What is being asked: Reproduce the material that follows, keeping every line exactly as it is.

Input data:

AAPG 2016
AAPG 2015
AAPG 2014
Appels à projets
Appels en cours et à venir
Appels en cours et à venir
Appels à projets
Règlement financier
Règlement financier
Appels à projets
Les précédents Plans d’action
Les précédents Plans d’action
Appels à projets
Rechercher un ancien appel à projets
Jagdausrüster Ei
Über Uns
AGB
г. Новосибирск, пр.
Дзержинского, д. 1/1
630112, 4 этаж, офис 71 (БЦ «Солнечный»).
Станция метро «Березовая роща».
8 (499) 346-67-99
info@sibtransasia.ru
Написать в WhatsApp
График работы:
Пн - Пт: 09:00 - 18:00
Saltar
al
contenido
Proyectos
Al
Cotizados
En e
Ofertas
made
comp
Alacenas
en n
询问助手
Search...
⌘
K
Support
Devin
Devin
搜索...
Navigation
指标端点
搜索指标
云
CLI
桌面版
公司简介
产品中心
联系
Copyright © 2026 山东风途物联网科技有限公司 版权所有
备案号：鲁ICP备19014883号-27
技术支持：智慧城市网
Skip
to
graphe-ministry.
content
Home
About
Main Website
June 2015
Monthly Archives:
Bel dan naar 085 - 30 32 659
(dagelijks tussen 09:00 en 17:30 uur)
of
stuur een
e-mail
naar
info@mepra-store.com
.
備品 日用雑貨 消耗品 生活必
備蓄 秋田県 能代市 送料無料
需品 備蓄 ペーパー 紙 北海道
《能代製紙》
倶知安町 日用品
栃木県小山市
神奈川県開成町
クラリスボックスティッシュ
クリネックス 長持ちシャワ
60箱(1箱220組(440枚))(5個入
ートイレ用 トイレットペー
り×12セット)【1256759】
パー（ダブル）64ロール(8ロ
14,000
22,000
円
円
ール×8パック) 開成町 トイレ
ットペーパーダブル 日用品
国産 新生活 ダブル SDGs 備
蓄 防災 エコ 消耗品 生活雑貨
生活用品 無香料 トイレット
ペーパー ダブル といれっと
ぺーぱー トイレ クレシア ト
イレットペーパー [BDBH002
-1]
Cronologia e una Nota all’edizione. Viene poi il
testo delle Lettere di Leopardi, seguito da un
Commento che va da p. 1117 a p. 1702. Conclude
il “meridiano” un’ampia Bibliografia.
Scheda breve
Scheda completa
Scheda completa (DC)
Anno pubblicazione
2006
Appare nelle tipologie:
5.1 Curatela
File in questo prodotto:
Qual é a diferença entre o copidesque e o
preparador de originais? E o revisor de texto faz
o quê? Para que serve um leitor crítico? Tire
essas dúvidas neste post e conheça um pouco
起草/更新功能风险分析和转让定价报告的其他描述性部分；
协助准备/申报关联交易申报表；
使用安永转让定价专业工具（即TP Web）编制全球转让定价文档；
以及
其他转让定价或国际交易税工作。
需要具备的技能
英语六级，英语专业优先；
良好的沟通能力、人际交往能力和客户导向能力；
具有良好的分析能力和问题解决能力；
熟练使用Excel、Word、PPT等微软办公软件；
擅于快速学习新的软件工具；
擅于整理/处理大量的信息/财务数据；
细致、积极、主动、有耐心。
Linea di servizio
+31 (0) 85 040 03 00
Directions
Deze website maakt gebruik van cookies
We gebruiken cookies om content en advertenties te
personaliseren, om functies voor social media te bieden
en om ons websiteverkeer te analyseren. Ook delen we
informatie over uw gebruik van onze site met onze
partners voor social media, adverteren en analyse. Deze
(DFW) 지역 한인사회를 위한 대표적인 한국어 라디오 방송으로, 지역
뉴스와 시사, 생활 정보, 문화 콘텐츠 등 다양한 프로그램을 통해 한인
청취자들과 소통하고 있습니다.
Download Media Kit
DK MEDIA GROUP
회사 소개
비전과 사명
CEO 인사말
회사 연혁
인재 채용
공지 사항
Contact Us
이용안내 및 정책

Task response:
AAPG 2016
AAPG 2015
AAPG 2014
Appels à projets
Appels en cours et à venir
Appels en cours et à venir
Appels à projets
Règlement financier
Règlement financier
Appels à projets
Les précédents Plans d’action
Les précédents Plans d’action
Appels à projets
Rechercher un ancien appel à projets
Jagdausrüster Ei
Über Uns
AGB
г. Новосибирск, пр.
Дзержинского, д. 1/1
630112, 4 этаж, офис 71 (БЦ «Солнечный»).
Станция метро «Березовая роща».
8 (499) 346-67-99
info@sibtransasia.ru
Написать в WhatsApp
График работы:
Пн - Пт: 09:00 - 18:00
Saltar
al
contenido
Proyectos
Al
Cotizados
En e
Ofertas
made
comp
Alacenas
en n
询问助手
Search...
⌘
K
Support
Devin
Devin
搜索...
Navigation
指标端点
搜索指标
云
CLI
桌面版
公司简介
产品中心
联系
Copyright © 2026 山东风途物联网科技有限公司 版权所有
备案号：鲁ICP备19014883号-27
技术支持：智慧城市网
Skip
to
graphe-ministry.
content
Home
About
Main Website
June 2015
Monthly Archives:
Bel dan naar 085 - 30 32 659
(dagelijks tussen 09:00 en 17:30 uur)
of
stuur een
e-mail
naar
info@mepra-store.com
.
備品 日用雑貨 消耗品 生活必
備蓄 秋田県 能代市 送料無料
需品 備蓄 ペーパー 紙 北海道
《能代製紙》
倶知安町 日用品
栃木県小山市
神奈川県開成町
クラリスボックスティッシュ
クリネックス 長持ちシャワ
60箱(1箱220組(440枚))(5個入
ートイレ用 トイレットペー
り×12セット)【1256759】
パー（ダブル）64ロール(8ロ
14,000
22,000
円
円
ール×8パック) 開成町 トイレ
ットペーパーダブル 日用品
国産 新生活 ダブル SDGs 備
蓄 防災 エコ 消耗品 生活雑貨
生活用品 無香料 トイレット
ペーパー ダブル といれっと
ぺーぱー トイレ クレシア ト
イレットペーパー [BDBH002
-1]
Cronologia e una Nota all’edizione. Viene poi il
testo delle Lettere di Leopardi, seguito da un
Commento che va da p. 1117 a p. 1702. Conclude
il “meridiano” un’ampia Bibliografia.
Scheda breve
Scheda completa
Scheda completa (DC)
Anno pubblicazione
2006
Appare nelle tipologie:
5.1 Curatela
File in questo prodotto:
Qual é a diferença entre o copidesque e o
preparador de originais? E o revisor de texto faz
o quê? Para que serve um leitor crítico? Tire
essas dúvidas neste post e conheça um pouco
起草/更新功能风险分析和转让定价报告的其他描述性部分；
协助准备/申报关联交易申报表；
使用安永转让定价专业工具（即TP Web）编制全球转让定价文档；
以及
其他转让定价或国际交易税工作。
需要具备的技能
英语六级，英语专业优先；
良好的沟通能力、人际交往能力和客户导向能力；
具有良好的分析能力和问题解决能力；
熟练使用Excel、Word、PPT等微软办公软件；
擅于快速学习新的软件工具；
擅于整理/处理大量的信息/财务数据；
细致、积极、主动、有耐心。
Linea di servizio
+31 (0) 85 040 03 00
Directions
Deze website maakt gebruik van cookies
We gebruiken cookies om content en advertenties te
personaliseren, om functies voor social media te bieden
en om ons websiteverkeer te analyseren. Ook delen we
informatie over uw gebruik van onze site met onze
partners voor social media, adverteren en analyse. Deze
(DFW) 지역 한인사회를 위한 대표적인 한국어 라디오 방송으로, 지역
뉴스와 시사, 생활 정보, 문화 콘텐츠 등 다양한 프로그램을 통해 한인
청취자들과 소통하고 있습니다.
Download Media Kit
DK MEDIA GROUP
회사 소개
비전과 사명
CEO 인사말
회사 연혁
인재 채용
공지 사항
Contact Us
이용안내 및 정책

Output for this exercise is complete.